Einen so wichtigen Film habe ich noch nie gesehen, und mein Lehrmeister ist tot. 18 Episoden hat die DVD, die u. a. Postkarten zeigt, die von Soldaten gemacht wurden, die 1914 auf “Grenzwacht” waren. Um ein Lebenszeichen nach Hause zu schicken, photographierten sich die Soldaten und grüßten die Lieben zu Hause: “Mein lieber Vater … schreib wenn die Kirschen reif sind, komme dann nach Hause.”

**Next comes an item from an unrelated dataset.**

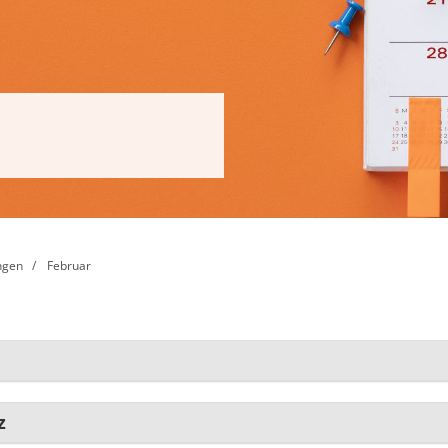
ngen
Februar
z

Im August 1914 marschierten die deutschen Soldaten der 5. Armee nach Westen durch die Ardennen und waren sicher, sie würden Weihnachten wieder zu Hause unter dem Tannenbaum sitzen. 9 Millionen Soldaten starben im 1. Weltkrieg und 7 Millionen Zivilisten. Alexander Kluge setzte mit dem Filmessay Bilderwelten vom Großen Krieg 1914 – 1918 seinem Onkel ein Denkmal, er fiel 1914 in den Ardennen. (Der Bruder meines Vaters ist auch im 1. Weltkrieg gefallen.)
Auf der Rückseite einer Postkarte aus der Fotostiftung Schweiz steht u. a. “Geehrte Familie, …Ich bin auf dem Photo mit meinen Leuten an der Grenze gewesen, haben dort aus einem alten Ofenrohr eine Kanone gemacht, wie Sie sehen. Ich danke Ihnen also nochmals recht herzlich und wünsche Euch Allen recht fröhliche Weihnachten.”
Alexander Kluge und Heinz Bütler gelingt ein erschütterndes Werk aus Dokumenten, Berichten, Fotopostkarten und Erläuterungen, mal höchst wissenschaftlich, mal herzergreifend. Zu den Autoren gehören Professoren der Neueren Geschichte, Forscher, Historiker wie z. B. Christopher Clark, der das viel beachtete Buch schrieb “Die Schlafwandler. Wie Europa in den Ersten Weltkrieg zog.” (2013)
Herfried Münkler, eines seiner Bücher heißt Der Große Krieg. Die Welt 1914-1918 (2014), zitiert von Georg Trakl Grodek. Als gelernter Apotheker hatte sich Georg Trakl 1914 bei Krakau in einem Hospital um verwundete Soldaten gekümmert, denen er praktisch gar nicht helfen konnte! Keine Schmerzmittel! Die Soldaten waren bei der Schlacht von Grodek verwundet worden. Georg Trakl nahm sich 1914 das Leben.
(Ich liebe die Trakl-Gedichte, besonders Ein Winterabend.)
Und niemals werde ich die Stimme von Karl Kraus vergessen, der wie ein heiterer Reiseführer die Touristen ermuntert, eine Rundfahrt zu den Schlachtfeldern zu unternehmen. Angekündigt: Unvergessl. Eindrücke.
So bitter und so scharf hat keiner über den Krieg geschrieben: Karl Kraus Die letzten Tage der Menschheit. Tragödie in 5 Akten. Auch gibt es Texte, die ich nie vergessen werde: Robert Walser, Beim Militär, Robert Walser-Stiftung Bern.